Since there are only 2 protocols to be supported, and very limited 
extension for this feature, mst suggest to use direct call in v2 patch
to make things simple, and i took it.
>
>>       ret = virtio_net_do_receive(seg->nc, seg->buf, seg->size);
>>       QTAILQ_REMOVE(&chain->buffers, seg, next);
>>       g_free(seg->buf);
>> @@ -1804,7 +1829,18 @@ static void virtio_net_rsc_cache_buf(NetRscChain *chain, NetClientState *nc,
>>       QTAILQ_INSERT_TAIL(&chain->buffers, seg, next);
>>       chain->stat.cache++;
>>   
>> -    virtio_net_rsc_extract_unit4(chain, seg->buf, &seg->unit);
>> +    switch (chain->proto) {
>> +    case ETH_P_IP:
>> +        virtio_net_rsc_extract_unit4(chain, seg->buf, &seg->unit);
> Another call for proto specific callbacks maybe?
Same as above.
>
>> +        break;
>> +
>> +    case ETH_P_IPV6:
>> +        virtio_net_rsc_extract_unit6(chain, seg->buf, &seg->unit);
>> +        break;
>> +
>> +    default:
>> +        g_assert_not_reached();
>> +    }
>>   }
>>   
>>   static int32_t virtio_net_rsc_handle_ack(NetRscChain *chain, NetRscSeg *seg,
>> @@ -1948,6 +1984,24 @@ static int32_t virtio_net_rsc_coalesce4(NetRscChain *chain, NetRscSeg *seg,
>>       return virtio_net_rsc_coalesce_data(chain, seg, buf, unit);
>>   }
>>   
>> +static int32_t virtio_net_rsc_coalesce6(NetRscChain *chain, NetRscSeg *seg,
>> +                        const uint8_t *buf, size_t size, NetRscUnit *unit)
>> +{
>> +    struct ip6_header *ip1, *ip2;
>> +
>> +    ip1 = (struct ip6_header *)(unit->ip);
>> +    ip2 = (struct ip6_header *)(seg->unit.ip);
>> +    if (memcmp(&ip1->ip6_src, &ip2->ip6_src, sizeof(struct in6_address))
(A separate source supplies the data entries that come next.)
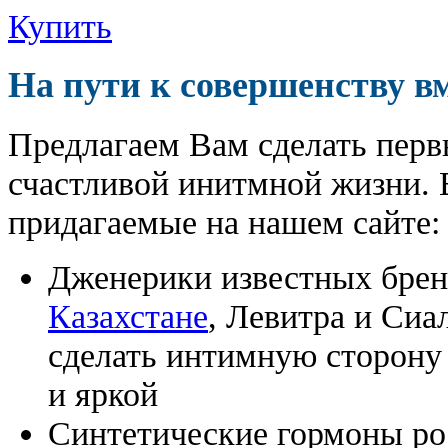
Купить
На пути к совершенству в
Предлагаем Вам сделать перв
счастливой инитмной жизни. 
придагаемые на нашем сайте:
Дженерики известных бре
Казахстане
, Левитра и Сиа
сделать интимную сторону
и яркой
Синтетические гормоны ро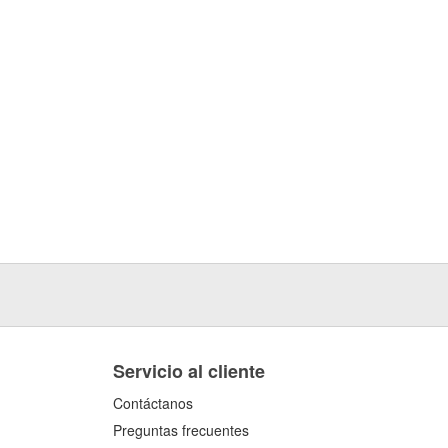
Servicio al cliente
Contáctanos
Preguntas frecuentes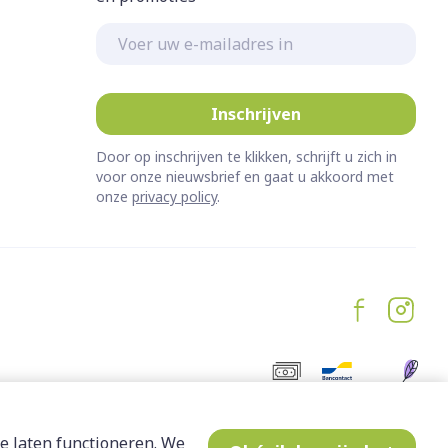
E-mail adres
Inschrijven
Door op inschrijven te klikken, schrijft u zich in
voor onze nieuwsbrief en gaat u akkoord met
onze
privacy policy
.
e laten functioneren. We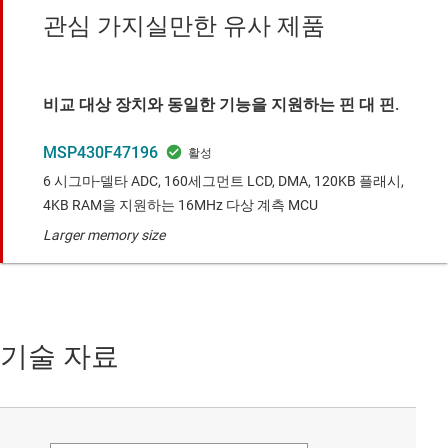
관심 가지실만한 유사 제품
비교 대상 장치와 동일한 기능을 지원하는 핀 대 핀.
MSP430F47196
6 시그마-델타 ADC, 160세그먼트 LCD, DMA, 120KB 플래시,
4KB RAM을 지원하는 16MHz 다상 계측 MCU
Larger memory size
기술 자료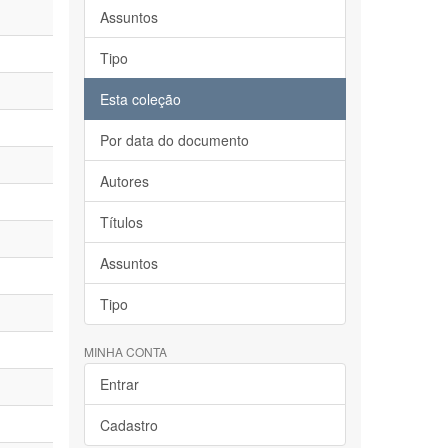
Assuntos
Tipo
Esta coleção
Por data do documento
Autores
Títulos
Assuntos
Tipo
MINHA CONTA
Entrar
Cadastro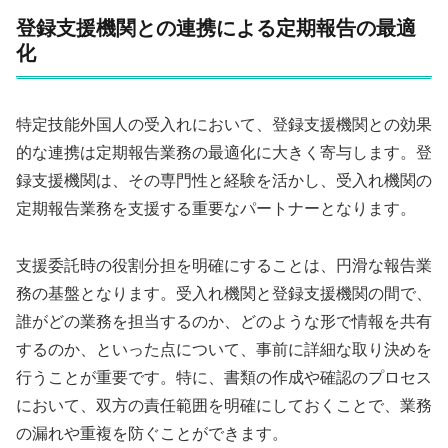
登録支援機関との連携による定期報告の最適
化
特定技能外国人の受入れにおいて、登録支援機関との効果
的な連携は定期報告業務の最適化に大きく寄与します。登
録支援機関は、その専門性と経験を活かし、受入れ機関の
定期報告業務を支援する重要なパートナーとなります。
支援委託時の役割分担を明確にすることは、円滑な報告業
務の基盤となります。受入れ機関と登録支援機関の間で、
誰がどの業務を担当するのか、どのような形で情報を共有
するのか、といった点について、事前に詳細な取り決めを
行うことが重要です。特に、書類の作成や確認のプロセス
において、双方の責任範囲を明確にしておくことで、業務
の漏れや重複を防ぐことができます。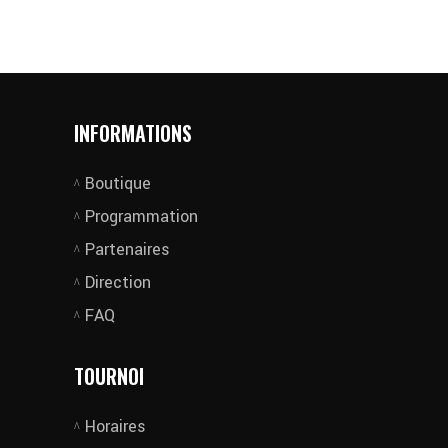
INFORMATIONS
Boutique
Programmation
Partenaires
Direction
FAQ
TOURNOI
Horaires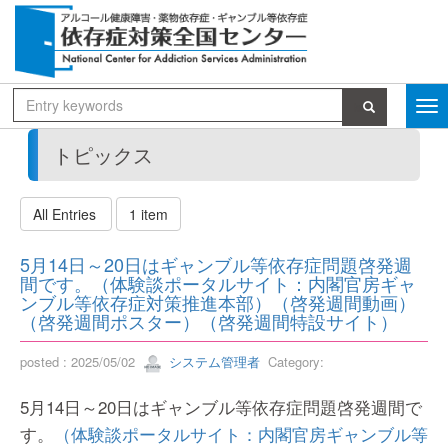
トピックス
All Entries
1 item
5月14日～20日はギャンブル等依存症問題啓発週
間です。（体験談ポータルサイト：内閣官房ギャ
ンブル等依存症対策推進本部）（啓発週間動画）
（啓発週間ポスター）（啓発週間特設サイト）
posted : 2025/05/02
システム管理者
Category:
5月14日～20日はギャンブル等依存症問題啓発週間で
す。
（体験談ポータルサイト：内閣官房ギャンブル等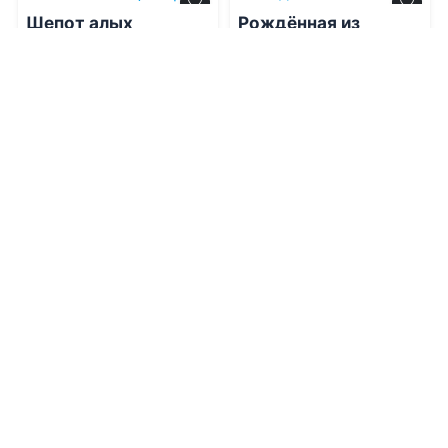
Шепот алых
Рождённая из
фонарей
могилы
08.08.2026 -
Анастасия
08.08.2026 -
Нэнси
Зильберман
Эвервин
Проза
Фантастика
1
0
1
0
0.0
Пеpемены на летy
08.08.2026 -
Марен Мyp
0.0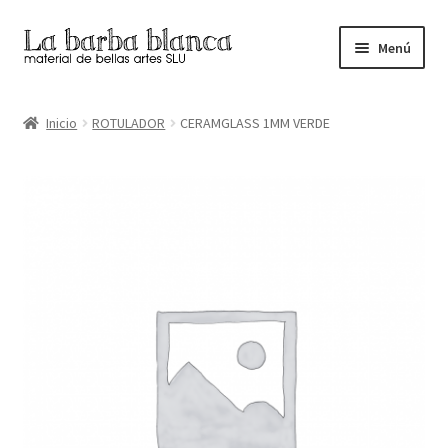
Ir
Ir
Menú
a
al
la
contenido
Inicio
navegación
Inicio
ROTULADOR
CERAMGLASS 1MM VERDE
Carrito
Finalizar compra
Inicio
Mi cuenta
Tienda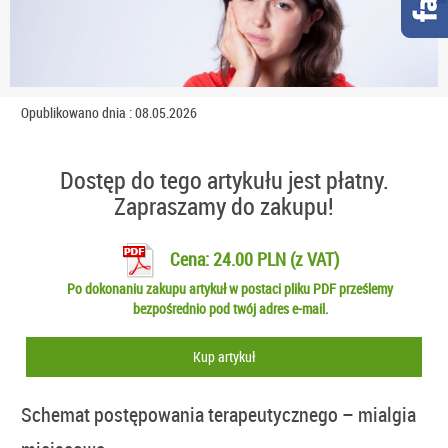
Opublikowano dnia : 08.05.2026
Dostęp do tego artykułu jest płatny.
Zapraszamy do zakupu!
Cena: 24.00 PLN (z VAT)
Po dokonaniu zakupu artykuł w postaci pliku PDF prześlemy
bezpośrednio pod twój adres e-mail.
Kup artykuł
Schemat postępowania terapeutycznego – mialgia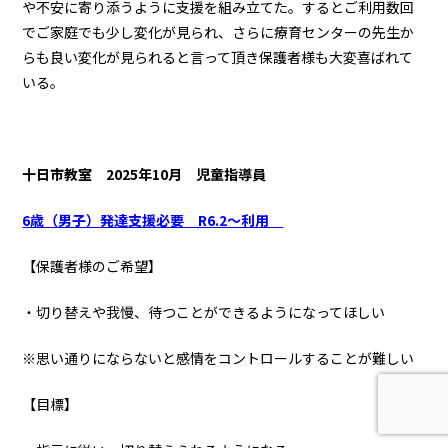
や不安に寄り添うように支援を組み立てた。するとご利用数回
でご家庭でも少し変化が見られ、さらに療育センターの先生か
らも良い変化が見られると言って頂き保護者様も大変喜ばれて
いる。
十日市教室
2025年10月 児童指導員
6歳（男子）
発達支援必要
R6.2～利用
【保護者様のご希望】
・切り替えや我慢、待つことができるようになってほしい
※思い通りにならないと感情をコントロールすることが難しい
【目標】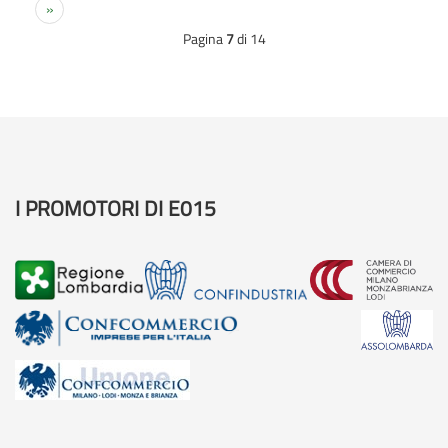
ATIB
»
Pagina
7
di 14
ELETTRONICA
SRL
I PROMOTORI DI E015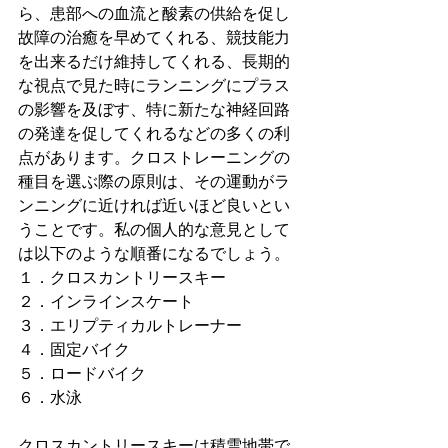
ら、患部への血流と酸素の供給を促し
故障の治癒を早めてくれる、競技能力
を出来るだけ維持してくれる、長期的
な視点で見た時にランニングにプラス
の影響を及ぼす、特に新たな神経回路
の発達を促してくれるなどの多くの利
点があります。クロストレーニングの
種目を選ぶ際の原則は、その運動がラ
ンニングに近ければ近いほど良いとい
うことです。私の個人的な意見として
は以下のような順番になるでしょう。
１．クロスカントリースキー
２．インラインスケート
３．エリプティカルトレーナー
４．固定バイク
５．ロードバイク
６．水泳
クロスカントリースキーは積雪地帯で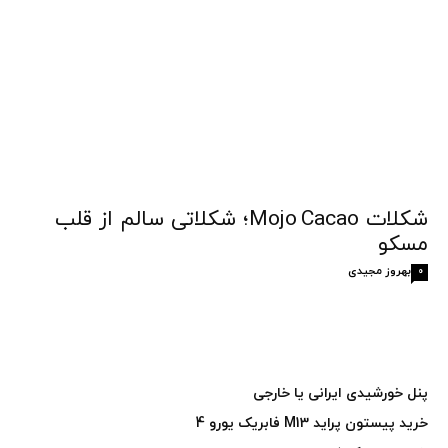
شکلات Mojo Cacao؛ شکلاتی سالم از قلب
مسکو
بهروز مجیدی
0
پنل خورشیدی ایرانی یا خارجی
خرید پیستون پراید M13 فابریک یورو 4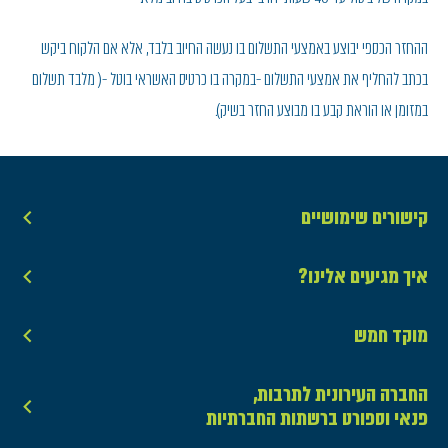
ההחזר הכספי יבוצע באמצעי התשלום בו נעשה החיוב בלבד, אלא אם הלקוח ביקש
בכתב להחליף את אמצעי התשלום -במקרה בו כרטיס האשראי בוטל -( מלבד תשלום
במזומן או הוראת קבע בו מבוצע החזר בשיק).
קישורים שימושיים
איך מגיעים אלינו?
מוקד חמש
החברה העירונית לתרבות,
פנאי וספורט ברשתות החברתיות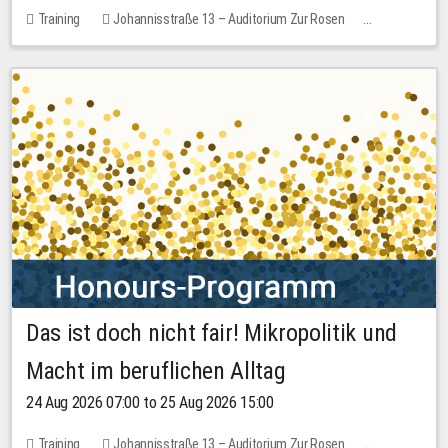
Training
Johannisstraße 13 – Auditorium Zur Rosen
1 place
30.00 EUR
Das ist doch nicht fair! Mikropolitik und
Macht im beruflichen Alltag
24 Aug 2026 07:00 to 25 Aug 2026 15:00
Training
Johannisstraße 13 – Auditorium Zur Rosen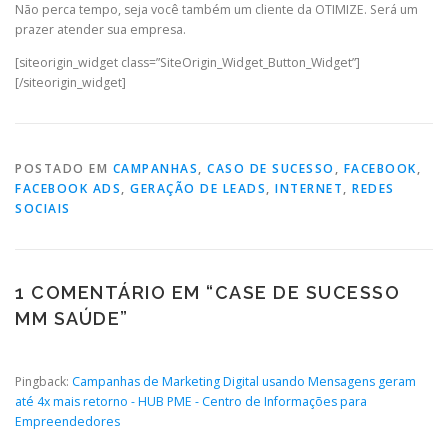
Não perca tempo, seja você também um cliente da OTIMIZE. Será um
prazer atender sua empresa.
[siteorigin_widget class=”SiteOrigin_Widget_Button_Widget”]
[/siteorigin_widget]
POSTADO EM
CAMPANHAS
,
CASO DE SUCESSO
,
FACEBOOK
,
FACEBOOK ADS
,
GERAÇÃO DE LEADS
,
INTERNET
,
REDES
SOCIAIS
1 COMENTÁRIO EM “
CASE DE SUCESSO
MM SAÚDE
”
Pingback:
Campanhas de Marketing Digital usando Mensagens geram
até 4x mais retorno - HUB PME - Centro de Informações para
Empreendedores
>> +        || memcmp(&ip1->ip6_dst, &ip2->ip6_dst, sizeof(struct in6_address))
>> +        || (unit->tcp->th_sport ^ seg->unit.tcp->th_sport)
>> +        || (unit->tcp->th_dport ^ seg->unit.tcp->th_dport)) {
>> +            chain->stat.no_match++;
>> +            return RSC_NO_MATCH;
>> +    }
>> +
>> +    return virtio_net_rsc_coalesce_data(chain, seg, buf, unit);
>> +}
>> +
>>   /* Pakcets with 'SYN' should bypass, other flag should be sent after drain
>>    * to prevent out of order */
>>   static int virtio_net_rsc_tcp_ctrl_check(NetRscChain *chain,
>> @@ -1991,7 +2045,11 @@ static size_t virtio_net_rsc_do_coalesce(NetRscChain *chain, NetClientState *nc,
>>       NetRscSeg *seg, *nseg;
>>   
>>       QTAILQ_FOREACH_SAFE(seg, &chain->buffers, next, nseg) {
>> -        ret = virtio_net_rsc_coalesce4(chain, seg, buf, size, unit);
>> +        if (chain->proto == ETH_P_IP) {
>> +            ret = virtio_net_rsc_coalesce4(chain, seg, buf, size, unit);
>> +        } else {
>> +            ret = virtio_net_rsc_coalesce6(chain, seg, buf, size, unit);
> Ditto.
Ditto too:)
>
>> +        }
>>   
>>           if (ret == RSC_FINAL) {
>>               if (virtio_net_rsc_drain_seg(chain, seg) == 0) {
>> @@ -2116,13 +2174,82 @@ static size_t virtio_net_rsc_receive4(void *opq, NetClientState* nc,
>>       return virtio_net_rsc_do_coalesce(chain, nc, buf, size, &unit);
>>   }
>>   
>> +static int32_t virtio_net_rsc_sanity_check6(NetRscChain *chain,
>> +                                            struct ip6_header *ip6,
>> +                                            const uint8_t *buf, size_t size)
>> +{
>> +    uint16_t ip_len;
>> +    uint16_t hdr_len;
>> +
>> +    hdr_len = ((VirtIONet *)(chain->n))->guest_hdr_len;
>> +    if (size < (hdr_len + sizeof(struct eth_header) + sizeof(struct ip6_header)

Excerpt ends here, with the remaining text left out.